Had President Nixon approved this act he would have signed and dated it below the signatures of the Speaker and Acting Senate President Pro Tempore. President Nixon, however, did not approve the act and returned it with his objections to Congress. To determine whether he should send his message to the House or Senate he would look to the top left corner of the act. In this document “S. 518” is printed above the red line, which indicates the bill number—the number the bill was given when it was first introduced into Congress. The “S.” reveals that the bill was introduced in the Senate. Bills originating in the House of Representatives begin with “H.R.” Bill numbers are assigned serially, therefore this bill was the 518th bill introduced in the Senate in the 93rd Congress.

Since the bill originated in the Senate, Nixon’s veto message is addressed to “The Senate of the United States.” The two page veto message, dated May 18, 1973, outlines his objections. This date indicates that Nixon complied with the Constitutional mandate that he respond “within ten Days (Sundays excepted) after it shall have been presented to him” (Article I, section 7, clause 2).

“…who shall…proceed to reconsider it…”

When a vetoed bill is returned to Congress it becomes a question of “high privilege” and all pending business may be set aside to allow Congress to immediately reconsider the vetoed bill. Congress, however, may choose to do nothing and let the veto stand. If Congress attempts to override the veto it may do so at any time during that Congress. In the case of Nixon’s veto the Secretary of the Senate, Francis R. Valeo, used the reverse side of the act to record the Senate’s proceedings of the override vote. Valeo noted that the override vote occurred on May 22, 1973—only four days after the veto message was signed by Nixon.

To override a veto two-thirds of those present and voting must vote in favor, provided there is a quorum. The Constitution is silent on whether the required vote of two-thirds refers to the entire membership of each house or to those present and voting. Historically Congress understood it to mean two-thirds of those present, which was confirmed by a 1919 Supreme Court ruling.3 The vote must be a recorded roll call vote and not a voice vote. Writing on the back of the bill, Valeo attests that the Senate reconsidered the act and voted to override the veto. The Senate Journal records that the override vote passed with 73% in favor (62-22),4 but Valeo only notes “…the said bill pass, two-thirds of the Senators present having voted in the affirmative.”

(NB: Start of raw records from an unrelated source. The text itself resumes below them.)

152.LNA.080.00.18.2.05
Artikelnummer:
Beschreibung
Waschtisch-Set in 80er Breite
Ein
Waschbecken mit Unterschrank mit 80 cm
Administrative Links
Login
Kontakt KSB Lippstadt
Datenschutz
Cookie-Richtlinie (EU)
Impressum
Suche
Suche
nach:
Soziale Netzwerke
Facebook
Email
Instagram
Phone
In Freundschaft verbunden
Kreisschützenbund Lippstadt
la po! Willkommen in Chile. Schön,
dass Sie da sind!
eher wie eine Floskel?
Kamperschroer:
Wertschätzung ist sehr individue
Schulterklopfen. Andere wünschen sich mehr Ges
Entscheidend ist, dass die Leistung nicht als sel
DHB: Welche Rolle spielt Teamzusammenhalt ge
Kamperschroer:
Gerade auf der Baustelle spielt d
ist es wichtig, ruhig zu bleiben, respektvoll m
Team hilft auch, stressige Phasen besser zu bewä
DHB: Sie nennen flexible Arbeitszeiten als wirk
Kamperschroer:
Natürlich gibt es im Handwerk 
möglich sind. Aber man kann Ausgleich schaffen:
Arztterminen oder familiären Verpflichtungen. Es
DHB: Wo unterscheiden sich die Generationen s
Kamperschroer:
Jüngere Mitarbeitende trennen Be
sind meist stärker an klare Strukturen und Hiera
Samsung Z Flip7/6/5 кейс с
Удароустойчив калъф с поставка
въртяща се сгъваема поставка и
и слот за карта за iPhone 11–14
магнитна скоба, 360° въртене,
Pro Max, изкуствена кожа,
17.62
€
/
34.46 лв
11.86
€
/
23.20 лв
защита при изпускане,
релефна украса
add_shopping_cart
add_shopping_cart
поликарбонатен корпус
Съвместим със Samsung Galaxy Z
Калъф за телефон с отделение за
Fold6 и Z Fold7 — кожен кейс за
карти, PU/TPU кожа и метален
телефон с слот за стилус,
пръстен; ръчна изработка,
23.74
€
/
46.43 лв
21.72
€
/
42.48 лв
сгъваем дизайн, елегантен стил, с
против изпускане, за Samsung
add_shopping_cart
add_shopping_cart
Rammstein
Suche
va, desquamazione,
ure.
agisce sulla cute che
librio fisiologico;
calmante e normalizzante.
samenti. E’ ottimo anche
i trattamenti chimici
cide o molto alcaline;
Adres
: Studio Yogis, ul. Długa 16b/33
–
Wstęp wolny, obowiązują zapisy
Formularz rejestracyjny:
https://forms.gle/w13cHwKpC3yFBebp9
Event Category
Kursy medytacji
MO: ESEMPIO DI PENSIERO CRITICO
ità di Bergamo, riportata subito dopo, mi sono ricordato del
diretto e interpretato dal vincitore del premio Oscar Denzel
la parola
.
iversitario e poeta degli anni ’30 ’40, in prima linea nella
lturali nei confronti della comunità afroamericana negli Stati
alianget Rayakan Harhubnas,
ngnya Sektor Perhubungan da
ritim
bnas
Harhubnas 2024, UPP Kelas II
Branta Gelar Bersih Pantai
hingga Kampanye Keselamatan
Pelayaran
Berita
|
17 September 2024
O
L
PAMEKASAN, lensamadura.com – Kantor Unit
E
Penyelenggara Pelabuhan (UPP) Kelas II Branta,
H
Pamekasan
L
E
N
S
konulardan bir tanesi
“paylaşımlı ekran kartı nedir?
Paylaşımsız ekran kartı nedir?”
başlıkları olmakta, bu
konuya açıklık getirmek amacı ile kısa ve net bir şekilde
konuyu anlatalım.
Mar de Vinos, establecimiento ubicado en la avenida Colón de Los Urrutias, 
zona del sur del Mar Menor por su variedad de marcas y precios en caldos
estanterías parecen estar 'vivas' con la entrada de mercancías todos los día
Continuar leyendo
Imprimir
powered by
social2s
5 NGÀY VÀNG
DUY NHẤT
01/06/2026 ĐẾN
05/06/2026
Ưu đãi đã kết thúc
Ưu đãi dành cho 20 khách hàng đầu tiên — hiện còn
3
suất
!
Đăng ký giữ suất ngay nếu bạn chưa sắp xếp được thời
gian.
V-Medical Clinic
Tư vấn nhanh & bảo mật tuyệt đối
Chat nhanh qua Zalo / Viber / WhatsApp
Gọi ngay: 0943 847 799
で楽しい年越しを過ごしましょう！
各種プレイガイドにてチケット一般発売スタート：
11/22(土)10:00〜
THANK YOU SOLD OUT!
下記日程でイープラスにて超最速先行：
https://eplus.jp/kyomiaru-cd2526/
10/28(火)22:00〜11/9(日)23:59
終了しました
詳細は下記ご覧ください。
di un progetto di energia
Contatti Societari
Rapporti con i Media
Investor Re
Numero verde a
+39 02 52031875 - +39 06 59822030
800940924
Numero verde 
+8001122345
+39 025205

“…If after such Reconsideration two thirds of that House shall agree to pass the Bill, it shall be sent, together with the Objections, to the other House, by which it shall likewise be reconsidered…”

A veto can only be overridden by a two-thirds vote in both the Senate and the House. The bottom half of the reverse side of S. 518 shows the House of Representative’s attempt to override the veto. This occurred May 23, 1973—the day after the Senate vote. W. Pat Jennings, the Clerk of the House, made a notation similar to Valeo’s indicating that the House reconsidered the bill. However, the House was unable to get two-thirds of those present to vote in favor of the bill and it failed with 57% in favor with a vote of 236-178.5

“…if approved by two thirds of that House, it shall become a Law…”

Because the House failed to get the necessary two-thirds vote, President Nixon’s veto of S. 518 was sustained. The House returned the bill to the Senate, and a clerk filed the veto and veto message with other records of the Senate. The act did not become law, therefore it does not have a stamp with a public law number or a stamp indicating it had been sent to the Federal Register for publication and distribution. (To see an example of a law that was approved, see the act which established Veterans Day.)

The content of this veto message and vetoed bill provide additional evidence of the separation of powers and checks and balances. Referring to the “deeply rooted” “constitutional principle” of separation of powers, President Nixon explains that he is exercising the veto because S. 518 would violate that separation by removing two executive officers from their positions. He maintains that the Presidential power to remove executive officers is “an exclusive power that cannot be infringed upon by the Congress.”